Commentary (documented chronology): The broadened §9.2 User Data license (terms dated August 2, 2023) preceded the acquisition announcement (October 23, 2023) by about two months. Some therapist commentators — for example, Robin Levick, LMFT (robinlevick.com, published 2026-04-02) — have connected the two events. Present this as exactly what it is: a documented sequence plus attributed opinion. It is not proven causation, and nothing here alleges that SimplePractice did anything illegal.
Commentary (industry pattern, not a specific accusation): Private-equity software investment theses generally prize two things — recurring subscription revenue and durable, licensable, transferable data assets. A perpetual, irrevocable, transferable, survives-termination data license is precisely the kind of asset that can travel in a change-of-control. That is a general pattern across enterprise software, not a claim about any particular SimplePractice plan to monetize transcripts.
Which is the real point: ownership can change, and management can change. What actually protects you over a five- or ten-year practice is not this quarter's policy page — it is whether the data commitments are contractual and built to survive change-of-control.
The Care-First Alternative: Commitments That Survive Change-of-Control
This is where CoralEHR's posture differs, stated conservatively and only to what is verified.
CoralEHR's AI drafts suggestions that the clinician reviews and signs. The AI does not make diagnosis or treatment decisions. It is built on Anthropic's first-party API, and patient data is not used to train models. CoralEHR is HIPAA-compliant and signs Business Associate Agreements. (For the record, CoralEHR does not claim SOC 2 — the relevant commitments here are HIPAA and a signed BAA.)

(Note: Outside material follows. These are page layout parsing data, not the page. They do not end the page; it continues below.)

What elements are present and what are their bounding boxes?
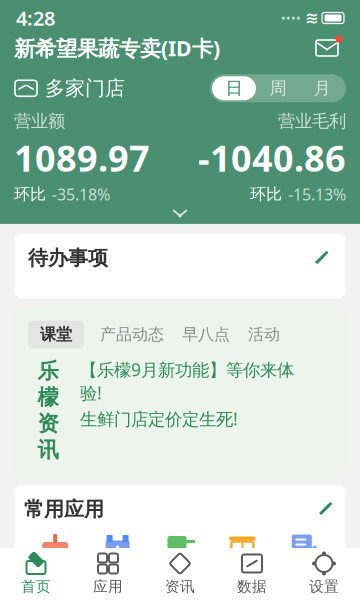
staticText: 4:28 xyxy=(16,5,55,31)
button[interactable]: 日 xyxy=(212,76,256,100)
button[interactable]: 产品动态 xyxy=(98,320,166,348)
button[interactable]: 调拨出库 xyxy=(149,532,211,586)
staticText: 调拨收货 xyxy=(88,568,148,586)
button[interactable]: 消息 xyxy=(308,32,346,64)
staticText: 乐檬 xyxy=(38,358,58,410)
button[interactable]: 月 xyxy=(300,76,344,100)
staticText: 营业额 xyxy=(14,111,65,132)
button[interactable]: 数据 xyxy=(216,546,288,600)
button[interactable]: 展开 xyxy=(0,205,360,224)
staticText: 产品动态 xyxy=(100,324,164,344)
staticText: 多家门店 xyxy=(45,76,125,101)
button[interactable]: 多家门店 xyxy=(14,74,125,103)
staticText: 环比 xyxy=(14,184,46,204)
staticText: •••• xyxy=(281,10,301,26)
staticText: -15.13% xyxy=(288,184,346,205)
staticText: 课堂 xyxy=(40,324,72,344)
staticText: 1089.97 xyxy=(14,134,150,182)
button[interactable]: 调拨收货 xyxy=(86,532,149,586)
button[interactable]: 乐檬 xyxy=(28,358,332,463)
staticText: 库存调整 xyxy=(212,568,272,586)
staticText: 应用 xyxy=(93,578,123,596)
button[interactable]: 编辑 xyxy=(310,247,332,269)
staticText: 【乐檬9月新功能】等你来体验! xyxy=(80,358,294,404)
button[interactable]: 早八点 xyxy=(180,320,232,348)
staticText: 生鲜门店定价定生死! xyxy=(80,407,238,430)
staticText: 周 xyxy=(270,78,286,99)
button[interactable]: 应用 xyxy=(72,546,144,600)
staticText: ≋ xyxy=(305,9,318,27)
staticText: 新希望果蔬专卖(ID卡) xyxy=(14,34,220,62)
button[interactable]: 库存盘点 xyxy=(274,532,336,586)
button[interactable]: 周 xyxy=(256,76,300,100)
staticText: 库存盘点 xyxy=(275,568,335,586)
button[interactable]: 待办事项 xyxy=(14,234,346,298)
staticText: 门店补货 xyxy=(25,568,85,586)
staticText: 常用应用 xyxy=(24,497,104,522)
staticText: 首页 xyxy=(21,578,51,596)
button[interactable]: 首页 xyxy=(0,546,72,600)
staticText: 资讯 xyxy=(165,578,195,596)
staticText: 环比 xyxy=(250,184,282,204)
button[interactable]: 活动 xyxy=(246,320,282,348)
staticText: 早八点 xyxy=(182,324,230,344)
staticText: 数据 xyxy=(237,578,267,596)
staticText: 活动 xyxy=(248,324,280,344)
staticText: 待办事项 xyxy=(28,246,108,270)
staticText: 月 xyxy=(314,78,330,99)
staticText: 调拨出库 xyxy=(150,568,210,586)
staticText: 营业毛利 xyxy=(278,111,346,132)
button[interactable]: 库存调整 xyxy=(211,532,274,586)
button[interactable]: 门店补货 xyxy=(24,532,86,586)
staticText: 日 xyxy=(226,78,242,99)
button[interactable]: 设置 xyxy=(288,546,360,600)
button[interactable]: 课堂 xyxy=(28,320,84,348)
staticText: 资讯 xyxy=(38,410,58,463)
staticText: -35.18% xyxy=(52,184,110,205)
button[interactable]: 资讯 xyxy=(144,546,216,600)
button[interactable]: 编辑 xyxy=(314,498,336,520)
staticText: -1040.86 xyxy=(198,134,346,182)
staticText: 设置 xyxy=(309,578,339,596)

The differentiator is structural, not rhetorical: CoralEHR's data commitments are designed to be contractual and to survive change-of-control — the opposite of a policy a future owner can quietly revise. A note on vendor naming, for accuracy: CoralEHR's own use of Anthropic's first-party API is verified. SimplePractice describes Note Taker only as "powered by artificial intelligence" on its own pages; it does not name a specific AI vendor there, so we do not attribute one to SimplePractice as fact.
That is the whole pitch, and it ends here — because this is an explainer, not an ad. If you want the side-by-side, see SimplePractice vs CoralEHR and the SimplePractice alternatives hub.
What to Actually Do
Concrete, vendor-neutral steps any therapist can take today — these apply whether you stay on SimplePractice, move to CoralEHR, or use something else entirely:
- Read two documents before you consent to any AI scribe: your EHR's AI/Note Taker data-retention FAQ, and the "User Data" license section of its Terms of Service. On SimplePractice that is the "Transcript retention FAQs" and ToS §9.2.
- Set transcript-retention preferences deliberately. SimplePractice lets you control retention at the clinician, client, or session level. Remember the asymmetry: clinicians who used Note Taker before June 16, 2026 are opted out by default, but anyone who enables Note Taker on or after that date is opted in by default. If you opened your account recently, assume retention is on until you confirm otherwise.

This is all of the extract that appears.